Satu lagi Warisan Budaya Tak Benda Indonesia yang diakui Badan PBB bidang Pendidikan, Saintifik dan Kebudayaan (UNESCO), yaitu kapal pinisi. Penetapan itu dikukuhkan dalam sidang ke-12 Komite Warisan Budaya Tak Benda UNESCO di Pulau Jeju, Korea Selatan, Kamis 7 Desember 2017.
Pinisi mengacu pada sistem tali temali pada kapal layar tradisional ciptaan suku Bugis dan suku Makassar di Sulawesi Selatan. Pinisi tidak hanya dikenal sebagai kapal tangguh yang mengarungi lautan di wilayah Nusantara tetapi juga di samudera internasional.
Pinisi menjadi ikon canggihnya teknik pembuatan kapal tradisional dengan rumus dan pola penyusunan lambung yang sudah diakui selama 1500 tahun. Pola kapal didasarkan pada teknologi yang berkembang sejak 3000 tahun lalu, dari perahu lesung menjadi perahu bercadik.Penetapan Pinisi ke dalam Warisan Budaya Tak Benda oleh UNESCO merupakan bentuk pengakuan dunia internasional terhadap teknik perkapalan tradisional peninggalan nenek moyang bangsa Indonesia.

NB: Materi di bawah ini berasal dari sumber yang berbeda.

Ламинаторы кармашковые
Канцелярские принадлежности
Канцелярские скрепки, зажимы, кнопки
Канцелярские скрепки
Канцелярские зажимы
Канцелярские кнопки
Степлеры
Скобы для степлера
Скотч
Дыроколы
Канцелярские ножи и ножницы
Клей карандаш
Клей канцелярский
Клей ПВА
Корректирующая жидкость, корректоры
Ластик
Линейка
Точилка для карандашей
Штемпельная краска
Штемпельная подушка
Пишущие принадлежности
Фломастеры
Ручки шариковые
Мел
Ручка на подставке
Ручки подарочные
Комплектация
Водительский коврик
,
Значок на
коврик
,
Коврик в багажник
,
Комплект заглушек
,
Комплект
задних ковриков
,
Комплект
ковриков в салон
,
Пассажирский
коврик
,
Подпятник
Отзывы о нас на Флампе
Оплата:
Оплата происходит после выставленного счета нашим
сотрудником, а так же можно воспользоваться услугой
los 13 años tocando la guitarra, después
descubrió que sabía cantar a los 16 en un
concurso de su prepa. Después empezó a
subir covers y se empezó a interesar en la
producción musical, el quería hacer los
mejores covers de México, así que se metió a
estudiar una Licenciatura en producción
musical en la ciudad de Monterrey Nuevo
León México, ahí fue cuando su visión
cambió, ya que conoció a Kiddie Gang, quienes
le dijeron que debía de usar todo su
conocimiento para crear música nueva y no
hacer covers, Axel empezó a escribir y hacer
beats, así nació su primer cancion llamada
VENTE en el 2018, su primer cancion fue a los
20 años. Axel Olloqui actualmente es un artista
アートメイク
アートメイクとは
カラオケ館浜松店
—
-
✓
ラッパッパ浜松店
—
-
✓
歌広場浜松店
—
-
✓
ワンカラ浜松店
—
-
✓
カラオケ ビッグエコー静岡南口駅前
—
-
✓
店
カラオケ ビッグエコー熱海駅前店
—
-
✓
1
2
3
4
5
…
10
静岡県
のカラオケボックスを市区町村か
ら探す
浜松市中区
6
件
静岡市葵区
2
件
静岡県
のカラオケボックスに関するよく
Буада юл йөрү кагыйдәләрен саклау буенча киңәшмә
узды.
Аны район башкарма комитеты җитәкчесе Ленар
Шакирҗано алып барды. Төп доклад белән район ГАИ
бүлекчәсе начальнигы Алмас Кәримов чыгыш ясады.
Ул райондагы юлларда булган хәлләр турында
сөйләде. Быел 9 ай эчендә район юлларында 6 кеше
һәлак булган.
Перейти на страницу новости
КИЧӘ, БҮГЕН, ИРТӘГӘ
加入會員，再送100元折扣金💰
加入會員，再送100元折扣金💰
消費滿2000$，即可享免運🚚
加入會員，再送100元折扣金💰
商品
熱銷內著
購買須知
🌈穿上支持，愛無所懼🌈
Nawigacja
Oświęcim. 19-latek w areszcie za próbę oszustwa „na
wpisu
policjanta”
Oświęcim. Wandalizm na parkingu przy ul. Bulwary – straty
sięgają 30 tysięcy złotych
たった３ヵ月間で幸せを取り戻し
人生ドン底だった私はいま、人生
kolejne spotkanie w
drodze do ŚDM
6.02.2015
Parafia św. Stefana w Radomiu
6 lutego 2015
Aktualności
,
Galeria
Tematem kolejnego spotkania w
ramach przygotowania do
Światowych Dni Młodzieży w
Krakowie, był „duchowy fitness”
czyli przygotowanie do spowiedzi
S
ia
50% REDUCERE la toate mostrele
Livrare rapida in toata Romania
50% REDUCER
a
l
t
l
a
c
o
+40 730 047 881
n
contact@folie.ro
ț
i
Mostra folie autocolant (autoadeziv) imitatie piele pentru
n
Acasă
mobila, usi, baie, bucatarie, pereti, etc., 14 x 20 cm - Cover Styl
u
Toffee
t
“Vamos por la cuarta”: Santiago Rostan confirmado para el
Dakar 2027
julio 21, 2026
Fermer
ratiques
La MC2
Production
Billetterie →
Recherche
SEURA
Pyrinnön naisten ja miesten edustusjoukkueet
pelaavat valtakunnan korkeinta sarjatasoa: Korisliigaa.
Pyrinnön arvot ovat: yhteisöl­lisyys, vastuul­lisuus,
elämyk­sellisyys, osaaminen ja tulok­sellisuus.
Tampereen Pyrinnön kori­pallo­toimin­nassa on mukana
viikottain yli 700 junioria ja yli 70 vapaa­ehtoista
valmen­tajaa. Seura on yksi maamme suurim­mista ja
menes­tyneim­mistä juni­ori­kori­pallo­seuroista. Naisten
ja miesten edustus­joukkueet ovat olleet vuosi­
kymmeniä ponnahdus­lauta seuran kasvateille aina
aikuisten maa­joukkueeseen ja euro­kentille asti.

“Komunitas dan masyarakat menjadi bagian penting dalam pengusulan Pinisi ke dalam daftar Intangible Cultural Heritage (ICH) UNESCO. Ini menjadi momentum yang dapat dimanfaatkan secara bersama-sama oleh pemerintah pusat dan daerah serta komunitas untuk memberikan perhatian lebih dalam pengelolaan Warisan Budaya Tak Benda yang ada di wilayahnya,” kata Hotmangaradja Pandjaitan, Duta Besar RI untuk Prancis dan UNESCO, dalam siaran persnya.
Hotmangradja melanjutkan, hal itu bermakna bagi pengembangan pengetahuan, teknik, dan seni Warisan Budaya Tak Benda yang perlu dilestarikan di tanah air, seperti kapal tradisional Pinisi.Pusat pembuatan perahu Pinisi ada di wilayah Tana Beru, Bira, dan Batu Licin di Kabupaten Bulukumba. Serangkaian tahapan dari proses pembuatan perahu mengandung nilai-nilai kehidupan sehari-hari, seperti kerja tim, kerja keras, ketelitian, keindahan, dan penghargaan terhadap alam dan lingkungan.
Dengan penetapan Pinisi sebagai warisan budaya oleh UNESCO, maka Indonesia telah memiliki 8 elemen budaya dalam Daftar Warisan Budaya Tak Benda UNESCO. Tujuh elemen yang telah terdaftar sebelumnya adalah Wayang (2008), Keris (2008), Batik (2009), Angklung (2010), Tari Saman (2011), dan Noken Papua (2012), dan Tiga Genre Tari Tradisional Bali (2015). Serta satu program Pendidikan dan Pelatihan tentang Batik di Museum Batik Pekalongan (2009).